Jakaś taka zmęczona jestem.
Pauliśka. (21:47)

poniedziałek, 6 grudnia 2010

06 grudnia 2010
Byłam u lekarza rodzinnego,bo nic mi nie przechodzi ten ból gardła.Mam jakąś infekcję,przeziębienie mnie dopadło.Pani Doktor dała mi skierowanie na wymaz z gardła,żeby sprawdzić czy nie robi mi się w buzi grzybek.Mam też skierowanie do neurologa,tylko teraz trzeba w rejonie znależć jakiegoś dobrego specjalistę.Ciągle mi drętwieje i łapie mnie skurcz w lewą rękę i nogę,dlatego trzeba poradzić się neurologa.Myślałam,że wyślą mnie do ortopedy,no ale dobra.

Dziś jak czekałam w przychodni na poczekalni,słuchałam rozmowy dwóch starszych babuleniek.O jejku,mają te panie talent do wmawiania sobie chorób.Jedna mowi do drugiej :'Wiesz, kochanieńka,nic mnie nie boli.Ale idę do pani doktor niech mnie osłucha.' na to druga:'No a mnie to się wdaje ze coś mi jest'.
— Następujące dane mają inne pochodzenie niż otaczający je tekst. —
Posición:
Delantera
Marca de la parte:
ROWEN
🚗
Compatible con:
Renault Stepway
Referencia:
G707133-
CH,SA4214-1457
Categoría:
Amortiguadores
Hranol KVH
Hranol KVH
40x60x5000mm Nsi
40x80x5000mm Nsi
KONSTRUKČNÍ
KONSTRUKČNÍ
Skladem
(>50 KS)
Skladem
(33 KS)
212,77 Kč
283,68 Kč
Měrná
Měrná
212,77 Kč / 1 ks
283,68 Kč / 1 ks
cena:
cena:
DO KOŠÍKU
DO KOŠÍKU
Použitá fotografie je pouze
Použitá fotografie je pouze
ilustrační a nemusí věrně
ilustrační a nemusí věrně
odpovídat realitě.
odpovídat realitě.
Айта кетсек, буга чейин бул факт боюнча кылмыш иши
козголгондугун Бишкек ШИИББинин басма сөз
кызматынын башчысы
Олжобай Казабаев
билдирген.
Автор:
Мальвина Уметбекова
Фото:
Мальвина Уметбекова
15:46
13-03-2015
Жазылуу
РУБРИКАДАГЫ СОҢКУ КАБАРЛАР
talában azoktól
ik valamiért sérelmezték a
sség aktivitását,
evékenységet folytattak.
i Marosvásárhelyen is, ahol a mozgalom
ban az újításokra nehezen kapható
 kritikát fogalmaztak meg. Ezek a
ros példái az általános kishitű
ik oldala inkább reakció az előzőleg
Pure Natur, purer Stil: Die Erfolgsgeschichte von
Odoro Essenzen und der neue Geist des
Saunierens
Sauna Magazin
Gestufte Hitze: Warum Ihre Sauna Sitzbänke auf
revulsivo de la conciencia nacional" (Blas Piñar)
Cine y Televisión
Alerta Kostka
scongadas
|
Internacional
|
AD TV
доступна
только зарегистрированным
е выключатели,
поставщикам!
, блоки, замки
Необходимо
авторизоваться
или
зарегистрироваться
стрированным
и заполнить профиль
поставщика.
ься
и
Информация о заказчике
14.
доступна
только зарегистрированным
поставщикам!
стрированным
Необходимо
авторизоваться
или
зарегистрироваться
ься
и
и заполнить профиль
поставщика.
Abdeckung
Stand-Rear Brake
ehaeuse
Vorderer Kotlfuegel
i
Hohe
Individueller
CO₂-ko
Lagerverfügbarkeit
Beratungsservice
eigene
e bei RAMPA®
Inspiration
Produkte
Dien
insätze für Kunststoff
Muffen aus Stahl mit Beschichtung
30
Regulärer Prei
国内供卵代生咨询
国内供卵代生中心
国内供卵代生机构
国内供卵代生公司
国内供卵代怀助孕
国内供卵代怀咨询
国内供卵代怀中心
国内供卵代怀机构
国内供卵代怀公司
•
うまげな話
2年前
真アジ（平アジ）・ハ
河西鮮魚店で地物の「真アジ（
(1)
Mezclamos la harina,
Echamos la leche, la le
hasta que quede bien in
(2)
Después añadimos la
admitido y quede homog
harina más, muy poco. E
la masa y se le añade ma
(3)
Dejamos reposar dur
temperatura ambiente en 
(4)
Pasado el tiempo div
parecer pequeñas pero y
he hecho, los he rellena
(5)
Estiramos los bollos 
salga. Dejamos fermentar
Mimo wszystko-cieszę się,że wygrałam z choroba i dostałam szansę na to,by kiedyś też być taką zrzędzącą babuszką ;)

A dziś Mikołajki i sterta słodyczy.Moja siostrzyczka Oleńka oczywiście w siódmym niebie ;)
Szkoda mi tylko dzieciaków,które ten dzień muszą spędzać w szpitalu.


SMS o tresci NADZIEJA na numer 72165 (2,44 z VAT ) zostańmy pomocnikami Św.Mikołaja,pomagajmy w budowie nowej wrocławskiej Dziecięcej Kliniki Hematologii,Onkologii i Transplantacji Szpiku.
Pauliśka. (15:58)

czwartek, 2 grudnia 2010

02 grudnia 2010
Mam już dość tej zimy!Dla mnie ta pora roku mogłaby trwać tylko tydzień,bo w sumie to fajnie jest siedzieć przy ciepłym kaloryferku i patrzeć jak za oknem prószy śnieg.
Ale co za dużo to nie zdrowo!w tym roku ta zima to już przegięcie!Drogi takie zasypane,trzeba godzinę czekać na busa do szkoły.Dziś tak zmarzłam,chociaż byłam ubrana jak eskimosek.No i się zaprawiłam-kaszel,katar,ból, gardła.Coś mnie bierze.Dlatego jutro zostaję w domku i się kuruję.Nie mogę się rozchorować,bo jedziemy na wycieczke do Drezna.Jeszcze nie wiem kiedy,ale na pewno w grudniu.Mieliśmy jechać we wtorek,ale odwołali przez fatalną sytuację na drogach.
Jestem zmarzluchem,mam ciepłą piżamkę i skarpetki a mimo to mi zimno.